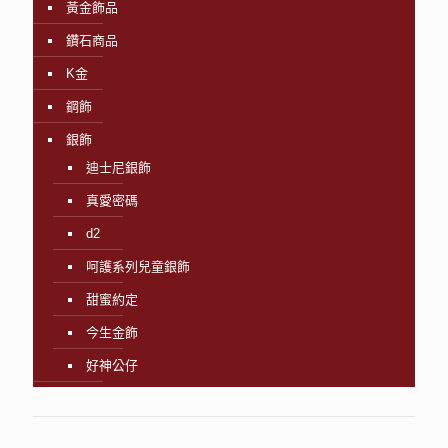
黃金飾品
鑽石商品
K金
鋼飾
銀飾
迪士尼銀飾
真愛密碼
d2
呵護系列兒童銀飾
甜蜜約定
今生金飾
好神公仔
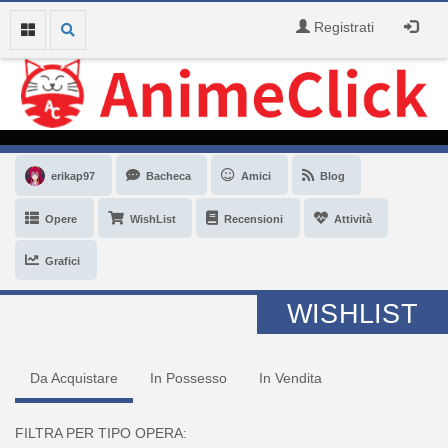
Registrati
erikap97
Bacheca
Amici
Blog
Opere
WishList
Recensioni
Attività
Grafici
WISHLIST
Da Acquistare
In Possesso
In Vendita
FILTRA PER TIPO OPERA:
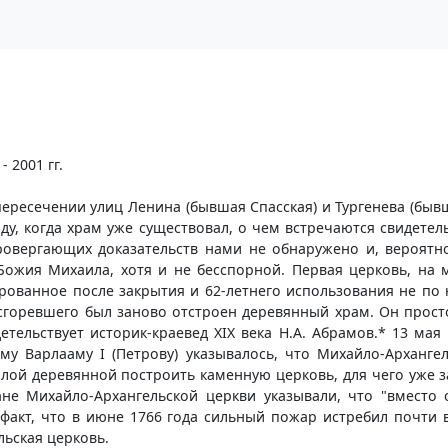
 2001 гг.
ересечении улиц Ленина (бывшая Спасская) и Тургенева (бывш
у, когда храм уже существовал, о чем встречаются свидетельс
овергающих доказательств нами не обнаружено и, вероятно,
Божия Михаила, хотя и не бесспорной. Первая церковь, на 
рованное после закрытия и 62-летнего использования не по
сгоревшего был заново отстроен деревянный храм. Он простоя
етельствует историк-краевед XIX века Н.А. Абрамов.* 13 ма
му Варлааму I (Петрову) указывалось, что Михайло-Архангел
лой деревянной построить каменную церковь, для чего уже з
ане Михайло-Архангельской церкви указывали, что "вместо
т факт, что в июне 1766 года сильный пожар истребил почти
ьская церковь.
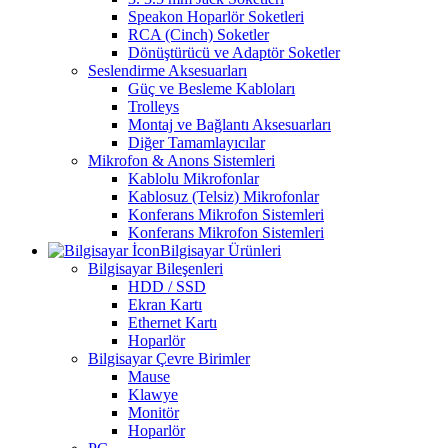
Speakon Hoparlör Soketleri
RCA (Cinch) Soketler
Dönüştürücü ve Adaptör Soketler
Seslendirme Aksesuarları
Güç ve Besleme Kabloları
Trolleys
Montaj ve Bağlantı Aksesuarları
Diğer Tamamlayıcılar
Mikrofon & Anons Sistemleri
Kablolu Mikrofonlar
Kablosuz (Telsiz) Mikrofonlar
Konferans Mikrofon Sistemleri
Konferans Mikrofon Sistemleri
Bilgisayar Ürünleri
Bilgisayar Bileşenleri
HDD / SSD
Ekran Kartı
Ethernet Kartı
Hoparlör
Bilgisayar Çevre Birimler
Mause
Klawye
Monitör
Hoparlör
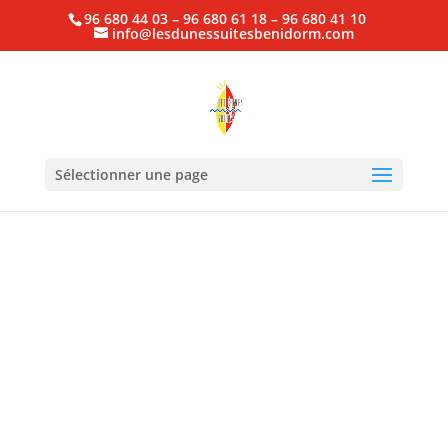
96 680 44 03 – 96 680 61 18 – 96 680 41 10
info@lesdunessuitesbenidorm.com
Sélectionner une page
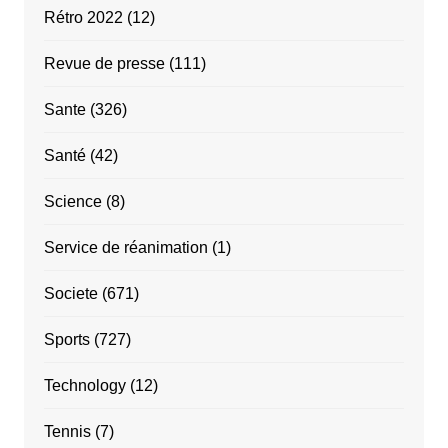
Rétro 2022
(12)
Revue de presse
(111)
Sante
(326)
Santé
(42)
Science
(8)
Service de réanimation
(1)
Societe
(671)
Sports
(727)
Technology
(12)
Tennis
(7)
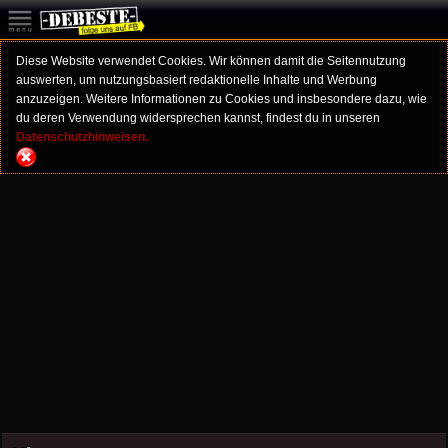
Diese Website verwendet Cookies. Wir können damit die Seitennutzung
auswerten, um nutzungsbasiert redaktionelle Inhalte und Werbung
anzuzeigen. Weitere Informationen zu Cookies und insbesondere dazu, wie
du deren Verwendung widersprechen kannst, findest du in unseren
Datenschutzhinweisen.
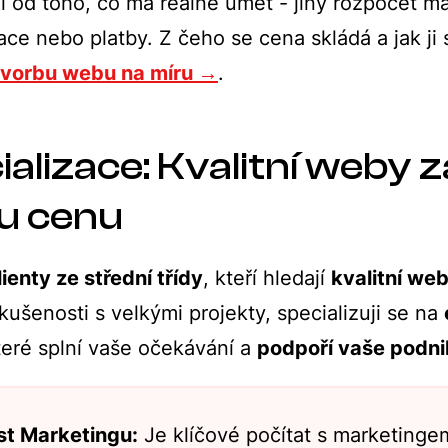
 od toho, co má reálně umět - jiný rozpočet má 
ce nebo platby. Z čeho se cena skládá a jak ji
tvorbu webu na míru →
.
alizace: Kvalitní weby z
ou cenu
lienty ze střední třídy
, kteří hledají
kvalitní we
kušenosti s velkými projekty, specializuji se na
teré splní vaše očekávání a
podpoří vaše podni
st Marketingu:
Je klíčové počítat s marketinge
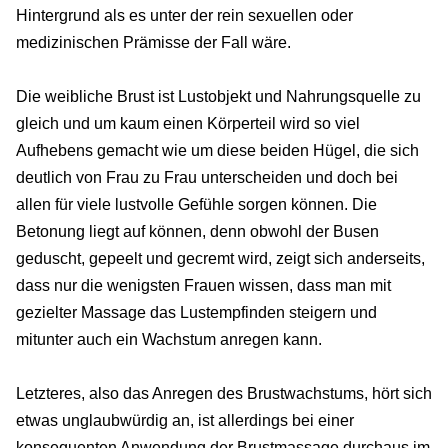
Hintergrund als es unter der rein sexuellen oder
medizinischen Prämisse der Fall wäre.
Die weibliche Brust ist Lustobjekt und Nahrungsquelle zu
gleich und um kaum einen Körperteil wird so viel
Aufhebens gemacht wie um diese beiden Hügel, die sich
deutlich von Frau zu Frau unterscheiden und doch bei
allen für viele lustvolle Gefühle sorgen können. Die
Betonung liegt auf können, denn obwohl der Busen
geduscht, gepeelt und gecremt wird, zeigt sich anderseits,
dass nur die wenigsten Frauen wissen, dass man mit
gezielter Massage das Lustempfinden steigern und
mitunter auch ein Wachstum anregen kann.
Letzteres, also das Anregen des Brustwachstums, hört sich
etwas unglaubwürdig an, ist allerdings bei einer
konsequenten Anwendung der Brustmassage durchaus im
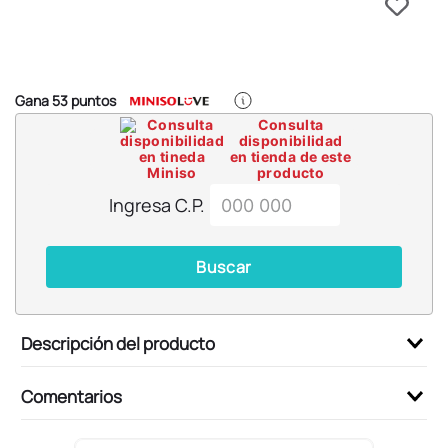
6
.
blind box
7
.
pokemon
8
.
bts
Gana
53
puntos
9
.
chiikawas
Consulta
disponibilidad
10
.
cosmetiquera
en tienda de este
producto
Ingresa C.P.
Buscar
Descripción del producto
Comentarios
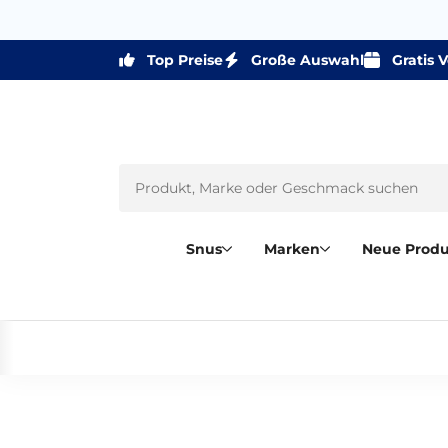
Top Preise
Große Auswahl
Gratis 
Snus
Marken
Neue Prod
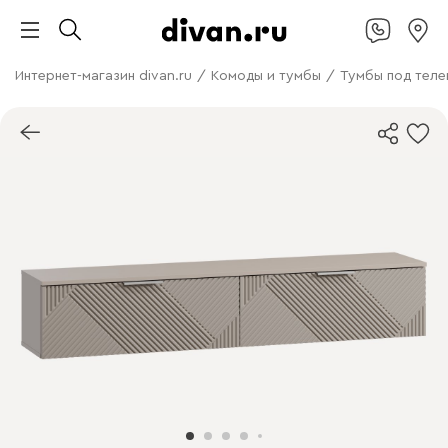
Интернет-магазин divan.ru
/
Комоды и тумбы
/
Тумбы под теле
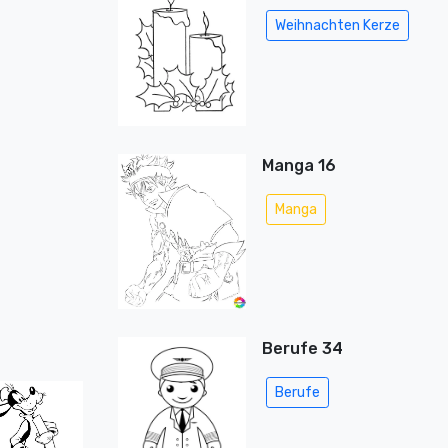
Weihnachten Kerze
Manga 16
Manga
Berufe 34
Berufe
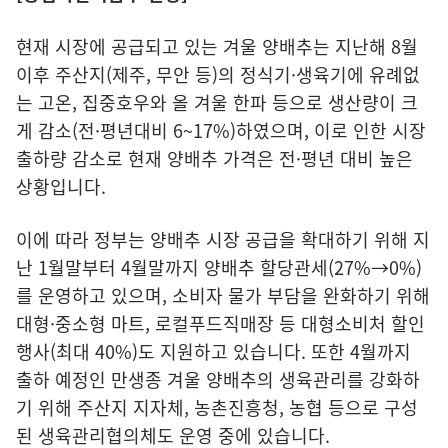
현재 시장에 공급되고 있는 겨울 양배추는 지난해 8월
이후 주산지(제주, 무안 등)의 정식기·생육기에 유례없
는 고온, 집중호우와 올 겨울 한파 등으로 생산량이 크
게 감소(전·평년대비 6~17%)하였으며, 이로 인한 시장
출하량 감소로 현재 양배추 가격은 전·평년 대비 높은
상황입니다.
이에 따라 정부는 양배추 시장 공급을 확대하기 위해 지
난 1월말부터 4월말까지 양배추 할당관세(27%→0%)
를 운영하고 있으며, 소비자 물가 부담을 완화하기 위해
대형·중소형 마트, 로컬푸드직매장 등 대형소비처 할인
행사(최대 40%)도 지원하고 있습니다. 또한 4월까지
출하 예정인 만생종 겨울 양배추의 생육관리를 강화하
기 위해 주산지 지자체, 농촌진흥청, 농협 등으로 구성
된 생육관리협의체도 운영 중에 있습니다.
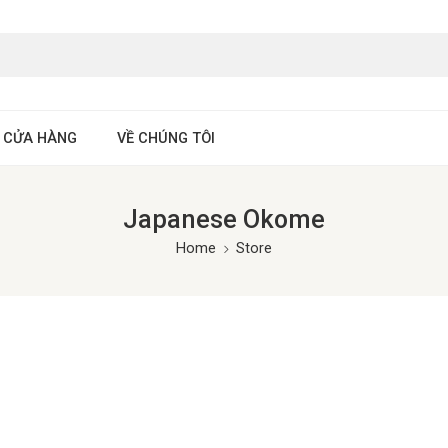
 CỬA HÀNG
VỀ CHÚNG TÔI
Japanese Okome
Home
Store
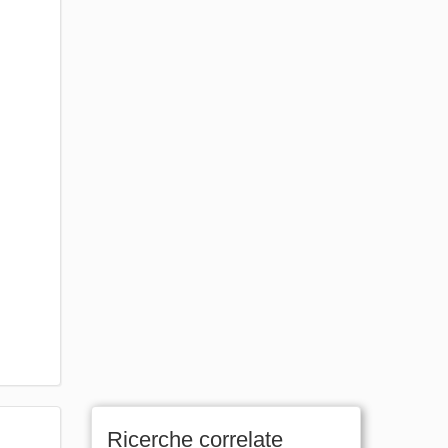
Ricerche correlate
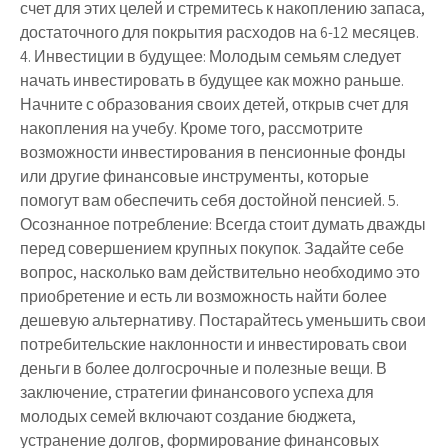
счет для этих целей и стремитесь к накоплению запаса,
достаточного для покрытия расходов на 6-12 месяцев.
4. Инвестиции в будущее: Молодым семьям следует
начать инвестировать в будущее как можно раньше.
Начните с образования своих детей, открыв счет для
накопления на учебу. Кроме того, рассмотрите
возможности инвестирования в пенсионные фонды
или другие финансовые инструменты, которые
помогут вам обеспечить себя достойной пенсией. 5.
Осознанное потребление: Всегда стоит думать дважды
перед совершением крупных покупок. Задайте себе
вопрос, насколько вам действительно необходимо это
приобретение и есть ли возможность найти более
дешевую альтернативу. Постарайтесь уменьшить свои
потребительские наклонности и инвестировать свои
деньги в более долгосрочные и полезные вещи. В
заключение, стратегии финансового успеха для
молодых семей включают создание бюджета,
устранение долгов, формирование финансовых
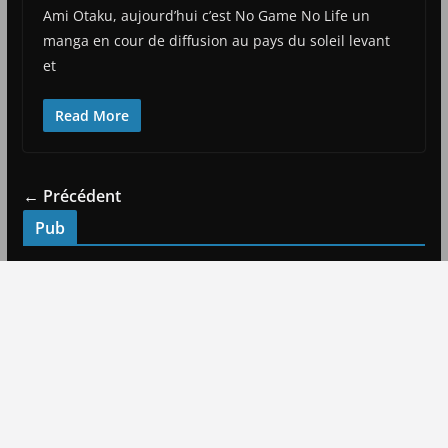
Ami Otaku, aujourd’hui c’est No Game No Life un
manga en cour de diffusion au pays du soleil levant
et
Read More
← Précédent
Pub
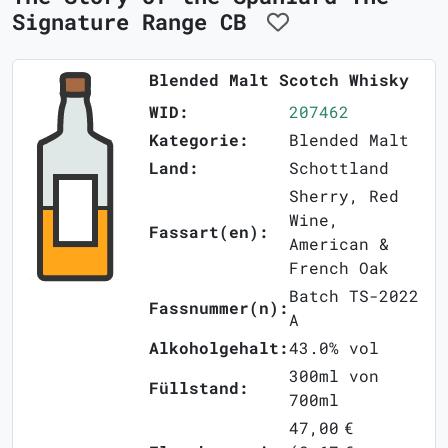
Signature Range CB
Blended Malt Scotch Whisky
WID:
207462
Kategorie:
Blended Malt
Land:
Schottland
Sherry, Red
Wine,
Fassart(en):
American &
French Oak
Batch TS-2022
Fassnummer(n):
A
Alkoholgehalt:
43.0% vol
300ml von
Füllstand:
700ml
47,00 €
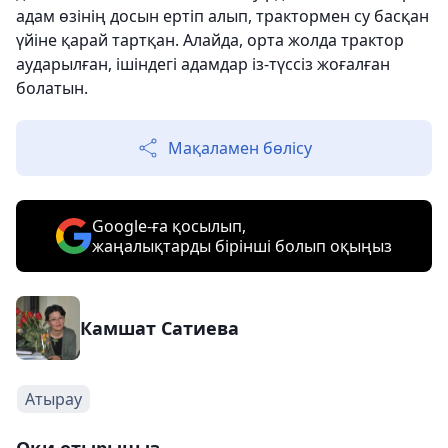
адам өзінің досын ертіп алып, трактормен су басқан
үйіне қарай тартқан. Алайда, орта жолда трактор
аударылған, ішіндегі адамдар із-түссіз жоғалған
болатын.
Мақаламен бөлісу
Google-ға қосылып,
жаңалықтарды бірінші болып оқыңыз
Камшат Сатиева
Атырау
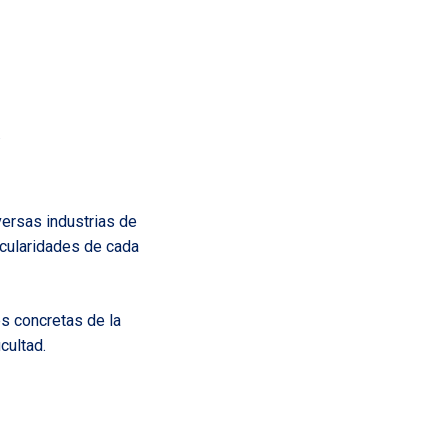
a
versas industrias de
icularidades de cada
s concretas de la
cultad.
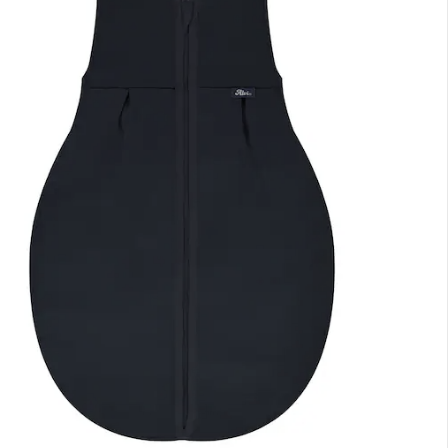
rt lieferbar - in 2-3 Werktagen bei Dir
lialabholung
nen Moment bitte...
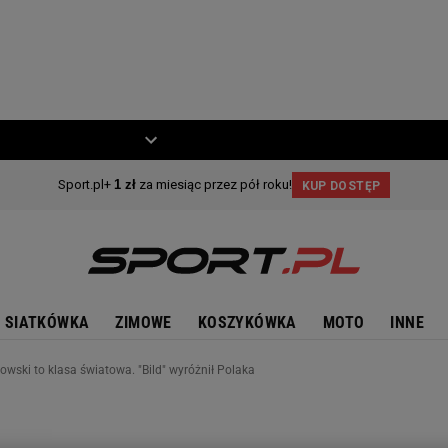
ZIECKO
MOTO
SIATKÓWKA
ZIMOWE
KOSZYKÓWKA
MOTO
INNE
wski to klasa światowa. "Bild" wyróżnił Polaka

Work request -
Your output should be exactly the lines of the records above from the one with "приобретение и есть" through the last, both ends included, with pictures excluded.

Reply to the exercise -
приобретение и есть ли возможность найти более
дешевую альтернативу. Постарайтесь уменьшить свои
потребительские наклонности и инвестировать свои
деньги в более долгосрочные и полезные вещи. В
заключение, стратегии финансового успеха для
молодых семей включают создание бюджета,
устранение долгов, формирование финансовых
Ami Otaku, aujourd’hui c’est No Game No Life un
manga en cour de diffusion au pays du soleil levant
et
Read More
← Précédent
Pub
Signature Range CB
Blended Malt Scotch Whisky
WID:
207462
Kategorie:
Blended Malt
Land:
Schottland
Sherry, Red
Wine,
Fassart(en):
American &
French Oak
Batch TS-2022
Fassnummer(n):
A
Alkoholgehalt:
43.0% vol
300ml von
Füllstand:
700ml
47,00 €
адам өзінің досын ертіп алып, трактормен су басқан
үйіне қарай тартқан. Алайда, орта жолда трактор
аударылған, ішіндегі адамдар із-түссіз жоғалған
болатын.
Мақаламен бөлісу
Google-ға қосылып,
жаңалықтарды бірінші болып оқыңыз
Камшат Сатиева
Атырау
a
versas industrias de
icularidades de cada
s concretas de la
cultad.
rt lieferbar - in 2-3 Werktagen bei Dir
lialabholung
nen Moment bitte...
ZIECKO
MOTO
SIATKÓWKA
ZIMOWE
KOSZYKÓWKA
MOTO
INNE
wski to klasa światowa. "Bild" wyróżnił Polaka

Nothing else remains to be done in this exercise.